Results of magnetic resonance imaging flowmetry in the three study groups defined according to whether or not patients received oxaliplatin-based chemotherapy and experienced sinusoidal injury
| Characteristic | All (n= 29) | No-OX (n= 8) | OX + no-SI (n= 15) | OX + SI (n= 6) | P-valuea |
|---|---|---|---|---|---|
| Portal flow, ml/s, median (IQR) | 17.9 (13.5–20.8) | 15.5 (11.0–19.1) | 19.6 (16.2–21.3) | 19.8 (14.8–23.2) | 0.241 |
| Cross-section area, cm2, median (IQR) | 1.5 (1.2–1.8) | 1.2 (0.9–1.2) | 1.7 (1.2–2.0) | 1.7 (1.6–2.1) | 0.005 |
| Mean velocity, cm/s, median (IQR) | 14.0 (12.2–16.3) | 16.3 (13.4–18.5) | 14.3 (12.7–17.4) | 12.0 (10.2–13.5) | 0.060 |
| Peak velocity, cm/s, median (IQR) | 23.2 (19.9–26.6) | 25.5 (20.3–29.3) | 24.3 (21.4–26.5) | 19.6 (18.2–26.4) | 0.311 |
a
Kruskal–Wallis test was used to compare distributions among the three groups.

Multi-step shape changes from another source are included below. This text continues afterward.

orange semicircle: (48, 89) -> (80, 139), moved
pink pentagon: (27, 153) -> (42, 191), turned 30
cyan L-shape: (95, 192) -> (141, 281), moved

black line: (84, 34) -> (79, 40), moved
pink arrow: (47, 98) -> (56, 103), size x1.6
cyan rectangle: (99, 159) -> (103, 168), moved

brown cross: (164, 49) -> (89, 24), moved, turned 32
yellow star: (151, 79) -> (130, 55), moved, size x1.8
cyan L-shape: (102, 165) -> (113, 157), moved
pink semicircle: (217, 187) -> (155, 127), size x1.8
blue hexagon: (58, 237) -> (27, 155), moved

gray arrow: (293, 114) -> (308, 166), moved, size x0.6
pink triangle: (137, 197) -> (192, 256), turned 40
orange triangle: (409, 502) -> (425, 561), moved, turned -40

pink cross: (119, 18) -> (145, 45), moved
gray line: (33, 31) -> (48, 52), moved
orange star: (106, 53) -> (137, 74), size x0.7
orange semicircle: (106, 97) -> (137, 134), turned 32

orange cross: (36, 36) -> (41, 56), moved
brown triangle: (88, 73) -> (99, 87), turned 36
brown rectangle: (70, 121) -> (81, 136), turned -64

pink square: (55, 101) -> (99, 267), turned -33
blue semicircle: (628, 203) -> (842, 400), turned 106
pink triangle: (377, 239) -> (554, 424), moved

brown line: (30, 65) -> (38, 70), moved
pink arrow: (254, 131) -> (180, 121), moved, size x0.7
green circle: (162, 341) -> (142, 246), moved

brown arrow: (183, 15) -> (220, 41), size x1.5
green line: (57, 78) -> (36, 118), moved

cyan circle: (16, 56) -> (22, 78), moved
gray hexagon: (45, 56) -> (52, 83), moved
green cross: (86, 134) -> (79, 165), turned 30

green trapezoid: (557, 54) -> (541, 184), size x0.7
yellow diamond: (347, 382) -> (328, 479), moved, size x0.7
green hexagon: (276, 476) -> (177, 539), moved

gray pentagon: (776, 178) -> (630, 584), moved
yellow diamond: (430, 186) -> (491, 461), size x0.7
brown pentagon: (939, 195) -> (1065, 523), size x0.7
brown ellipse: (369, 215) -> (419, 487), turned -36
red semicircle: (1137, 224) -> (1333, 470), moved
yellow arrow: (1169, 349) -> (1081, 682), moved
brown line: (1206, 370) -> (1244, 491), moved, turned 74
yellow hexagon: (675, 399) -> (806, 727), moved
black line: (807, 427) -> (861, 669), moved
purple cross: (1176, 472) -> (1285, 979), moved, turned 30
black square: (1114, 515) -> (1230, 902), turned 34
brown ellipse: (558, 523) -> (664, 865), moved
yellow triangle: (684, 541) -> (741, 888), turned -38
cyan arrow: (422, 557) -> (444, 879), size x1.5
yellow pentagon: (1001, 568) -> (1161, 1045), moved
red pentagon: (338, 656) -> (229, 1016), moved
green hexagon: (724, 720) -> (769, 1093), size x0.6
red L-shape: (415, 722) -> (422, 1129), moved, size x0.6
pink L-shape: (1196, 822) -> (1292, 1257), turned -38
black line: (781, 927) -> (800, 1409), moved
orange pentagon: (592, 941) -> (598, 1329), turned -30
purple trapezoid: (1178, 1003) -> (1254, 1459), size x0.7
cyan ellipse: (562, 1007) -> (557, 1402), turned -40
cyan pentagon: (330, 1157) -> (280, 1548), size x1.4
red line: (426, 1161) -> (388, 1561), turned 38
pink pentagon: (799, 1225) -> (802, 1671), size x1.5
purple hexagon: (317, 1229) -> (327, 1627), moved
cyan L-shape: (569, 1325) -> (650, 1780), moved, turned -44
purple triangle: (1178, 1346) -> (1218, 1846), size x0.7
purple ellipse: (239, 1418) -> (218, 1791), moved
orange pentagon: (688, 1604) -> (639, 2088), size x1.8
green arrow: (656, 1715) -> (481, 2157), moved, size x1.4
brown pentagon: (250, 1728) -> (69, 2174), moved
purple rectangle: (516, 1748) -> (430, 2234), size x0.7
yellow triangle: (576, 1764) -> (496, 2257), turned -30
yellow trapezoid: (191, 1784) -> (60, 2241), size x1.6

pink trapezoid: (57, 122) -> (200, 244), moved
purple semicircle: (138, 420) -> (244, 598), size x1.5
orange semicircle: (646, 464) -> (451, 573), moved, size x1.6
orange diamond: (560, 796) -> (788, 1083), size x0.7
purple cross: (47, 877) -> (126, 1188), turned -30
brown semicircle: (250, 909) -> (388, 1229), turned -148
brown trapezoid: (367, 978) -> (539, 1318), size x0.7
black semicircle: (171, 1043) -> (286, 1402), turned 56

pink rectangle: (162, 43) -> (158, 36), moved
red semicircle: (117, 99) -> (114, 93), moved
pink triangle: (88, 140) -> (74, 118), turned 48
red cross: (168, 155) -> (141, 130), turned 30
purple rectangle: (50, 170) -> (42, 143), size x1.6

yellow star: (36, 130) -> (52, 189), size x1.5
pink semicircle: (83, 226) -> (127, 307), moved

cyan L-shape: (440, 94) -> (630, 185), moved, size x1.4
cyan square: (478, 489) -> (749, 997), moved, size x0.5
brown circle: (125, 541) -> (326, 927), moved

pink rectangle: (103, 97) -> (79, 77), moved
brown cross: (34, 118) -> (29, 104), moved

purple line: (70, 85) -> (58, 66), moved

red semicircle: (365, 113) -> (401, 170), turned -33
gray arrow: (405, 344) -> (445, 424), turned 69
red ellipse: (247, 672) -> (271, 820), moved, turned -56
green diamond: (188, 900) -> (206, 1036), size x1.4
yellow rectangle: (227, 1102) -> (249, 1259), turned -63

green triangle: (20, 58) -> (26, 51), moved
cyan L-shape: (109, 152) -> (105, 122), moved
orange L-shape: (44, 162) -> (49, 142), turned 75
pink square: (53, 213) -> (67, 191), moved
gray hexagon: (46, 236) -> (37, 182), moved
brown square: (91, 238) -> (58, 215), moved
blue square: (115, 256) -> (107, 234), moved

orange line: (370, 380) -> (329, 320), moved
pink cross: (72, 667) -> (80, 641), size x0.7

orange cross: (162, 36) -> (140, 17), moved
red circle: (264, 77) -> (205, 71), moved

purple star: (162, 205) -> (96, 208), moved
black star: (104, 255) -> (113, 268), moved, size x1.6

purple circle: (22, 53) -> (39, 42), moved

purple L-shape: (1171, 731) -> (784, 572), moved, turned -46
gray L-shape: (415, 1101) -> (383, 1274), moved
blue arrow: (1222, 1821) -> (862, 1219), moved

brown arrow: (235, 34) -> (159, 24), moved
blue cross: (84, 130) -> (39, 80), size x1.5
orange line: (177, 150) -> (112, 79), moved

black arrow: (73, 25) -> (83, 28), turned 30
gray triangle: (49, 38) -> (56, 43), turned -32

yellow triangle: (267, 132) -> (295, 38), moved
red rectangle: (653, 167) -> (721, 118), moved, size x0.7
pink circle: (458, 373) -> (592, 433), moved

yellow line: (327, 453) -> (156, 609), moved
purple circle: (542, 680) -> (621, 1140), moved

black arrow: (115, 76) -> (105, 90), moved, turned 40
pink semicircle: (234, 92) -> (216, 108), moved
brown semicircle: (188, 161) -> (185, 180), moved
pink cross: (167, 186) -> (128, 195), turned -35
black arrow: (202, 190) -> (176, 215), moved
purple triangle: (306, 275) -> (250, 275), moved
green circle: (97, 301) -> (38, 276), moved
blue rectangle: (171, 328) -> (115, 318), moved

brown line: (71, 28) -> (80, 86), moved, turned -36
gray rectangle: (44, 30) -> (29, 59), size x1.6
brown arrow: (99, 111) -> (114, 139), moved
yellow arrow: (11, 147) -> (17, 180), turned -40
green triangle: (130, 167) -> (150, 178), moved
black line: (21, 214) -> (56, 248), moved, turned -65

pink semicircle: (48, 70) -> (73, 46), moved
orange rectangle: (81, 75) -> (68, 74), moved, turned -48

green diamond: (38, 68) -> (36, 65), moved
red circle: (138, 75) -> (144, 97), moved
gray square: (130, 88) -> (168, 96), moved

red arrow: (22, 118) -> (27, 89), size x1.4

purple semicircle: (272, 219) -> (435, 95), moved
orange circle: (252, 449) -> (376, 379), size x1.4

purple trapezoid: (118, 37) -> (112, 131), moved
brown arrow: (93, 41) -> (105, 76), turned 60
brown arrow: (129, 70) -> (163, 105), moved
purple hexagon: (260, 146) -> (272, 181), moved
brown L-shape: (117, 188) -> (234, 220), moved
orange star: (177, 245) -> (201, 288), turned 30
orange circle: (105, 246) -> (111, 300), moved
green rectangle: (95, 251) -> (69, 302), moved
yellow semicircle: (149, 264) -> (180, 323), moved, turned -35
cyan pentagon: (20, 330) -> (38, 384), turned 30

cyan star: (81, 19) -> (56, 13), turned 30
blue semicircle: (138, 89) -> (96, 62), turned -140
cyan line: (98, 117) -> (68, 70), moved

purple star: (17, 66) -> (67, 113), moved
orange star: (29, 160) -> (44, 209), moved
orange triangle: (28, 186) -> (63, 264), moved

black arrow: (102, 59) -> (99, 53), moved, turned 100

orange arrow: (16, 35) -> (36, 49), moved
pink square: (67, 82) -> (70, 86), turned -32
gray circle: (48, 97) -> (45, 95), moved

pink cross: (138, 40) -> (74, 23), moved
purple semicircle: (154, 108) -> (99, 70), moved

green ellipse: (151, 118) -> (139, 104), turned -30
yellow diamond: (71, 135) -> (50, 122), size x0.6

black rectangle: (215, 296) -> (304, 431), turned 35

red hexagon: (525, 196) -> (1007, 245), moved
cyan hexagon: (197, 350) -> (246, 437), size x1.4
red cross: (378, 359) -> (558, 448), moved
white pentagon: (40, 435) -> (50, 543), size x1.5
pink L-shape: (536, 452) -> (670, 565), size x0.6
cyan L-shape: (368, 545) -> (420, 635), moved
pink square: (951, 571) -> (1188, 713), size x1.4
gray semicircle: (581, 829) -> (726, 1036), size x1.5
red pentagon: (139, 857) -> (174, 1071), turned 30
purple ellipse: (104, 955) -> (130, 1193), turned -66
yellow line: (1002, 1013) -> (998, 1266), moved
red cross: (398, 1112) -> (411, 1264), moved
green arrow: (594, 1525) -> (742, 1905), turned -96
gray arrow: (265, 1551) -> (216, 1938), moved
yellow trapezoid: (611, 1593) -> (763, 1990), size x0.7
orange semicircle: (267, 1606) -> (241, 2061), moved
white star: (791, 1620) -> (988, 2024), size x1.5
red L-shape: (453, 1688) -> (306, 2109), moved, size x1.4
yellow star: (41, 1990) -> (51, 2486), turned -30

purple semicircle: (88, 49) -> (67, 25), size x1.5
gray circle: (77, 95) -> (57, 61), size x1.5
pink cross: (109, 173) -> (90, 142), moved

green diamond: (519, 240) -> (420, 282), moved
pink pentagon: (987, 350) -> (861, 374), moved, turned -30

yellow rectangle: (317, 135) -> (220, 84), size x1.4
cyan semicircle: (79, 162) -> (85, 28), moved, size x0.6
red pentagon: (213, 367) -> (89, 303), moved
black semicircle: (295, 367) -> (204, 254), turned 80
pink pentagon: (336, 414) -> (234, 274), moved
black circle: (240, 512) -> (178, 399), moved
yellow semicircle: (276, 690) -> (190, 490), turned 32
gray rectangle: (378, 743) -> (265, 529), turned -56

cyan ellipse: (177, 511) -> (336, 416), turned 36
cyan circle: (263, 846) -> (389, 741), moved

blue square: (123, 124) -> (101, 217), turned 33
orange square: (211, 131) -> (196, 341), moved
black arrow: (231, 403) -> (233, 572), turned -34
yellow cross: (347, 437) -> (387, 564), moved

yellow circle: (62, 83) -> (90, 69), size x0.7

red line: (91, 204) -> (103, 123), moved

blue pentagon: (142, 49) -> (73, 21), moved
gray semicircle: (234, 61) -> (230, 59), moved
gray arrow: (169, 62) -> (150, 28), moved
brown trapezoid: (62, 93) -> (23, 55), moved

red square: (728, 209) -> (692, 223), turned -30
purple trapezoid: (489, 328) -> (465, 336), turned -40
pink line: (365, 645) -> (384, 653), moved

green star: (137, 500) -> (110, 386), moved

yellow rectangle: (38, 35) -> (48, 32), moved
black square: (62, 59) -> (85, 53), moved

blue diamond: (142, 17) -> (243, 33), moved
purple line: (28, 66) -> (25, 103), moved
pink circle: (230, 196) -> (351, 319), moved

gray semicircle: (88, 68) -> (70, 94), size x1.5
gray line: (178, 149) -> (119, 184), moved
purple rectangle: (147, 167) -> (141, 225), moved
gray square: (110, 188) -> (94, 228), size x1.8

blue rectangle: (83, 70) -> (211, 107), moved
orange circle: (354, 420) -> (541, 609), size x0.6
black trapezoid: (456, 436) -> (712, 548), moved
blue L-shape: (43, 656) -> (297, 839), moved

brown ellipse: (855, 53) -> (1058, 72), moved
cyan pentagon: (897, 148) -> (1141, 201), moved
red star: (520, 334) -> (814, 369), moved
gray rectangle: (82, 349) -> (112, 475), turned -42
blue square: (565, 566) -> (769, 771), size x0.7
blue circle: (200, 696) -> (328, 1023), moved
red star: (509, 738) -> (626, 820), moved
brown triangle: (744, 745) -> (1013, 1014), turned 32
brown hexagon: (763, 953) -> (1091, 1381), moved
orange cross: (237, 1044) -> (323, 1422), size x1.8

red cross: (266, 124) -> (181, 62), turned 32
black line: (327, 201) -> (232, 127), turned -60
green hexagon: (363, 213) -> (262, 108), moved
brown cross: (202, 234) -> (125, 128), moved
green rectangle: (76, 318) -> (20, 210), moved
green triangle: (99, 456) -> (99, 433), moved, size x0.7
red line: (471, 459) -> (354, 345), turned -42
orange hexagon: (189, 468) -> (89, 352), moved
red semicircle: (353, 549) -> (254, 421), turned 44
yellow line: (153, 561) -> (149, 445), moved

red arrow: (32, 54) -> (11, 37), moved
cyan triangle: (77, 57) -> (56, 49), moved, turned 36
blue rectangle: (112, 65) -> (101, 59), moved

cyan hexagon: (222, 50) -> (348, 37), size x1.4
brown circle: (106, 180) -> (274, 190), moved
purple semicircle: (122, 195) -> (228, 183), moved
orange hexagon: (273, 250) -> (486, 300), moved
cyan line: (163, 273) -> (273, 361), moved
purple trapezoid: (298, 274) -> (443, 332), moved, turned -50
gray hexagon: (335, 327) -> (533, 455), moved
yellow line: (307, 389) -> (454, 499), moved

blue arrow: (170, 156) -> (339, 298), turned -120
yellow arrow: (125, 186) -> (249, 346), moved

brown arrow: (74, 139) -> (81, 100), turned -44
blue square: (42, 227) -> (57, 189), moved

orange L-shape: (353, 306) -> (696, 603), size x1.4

No-OX, patients who did not receive oxaliplatin-based chemotherapy; OX + no-SI, patients who received oxaliplatin-based chemotherapy without sinusoidal injury; OX + SI, patients who received oxaliplatin-based chemotherapy with sinusoidal injury; IQR, interquartile range.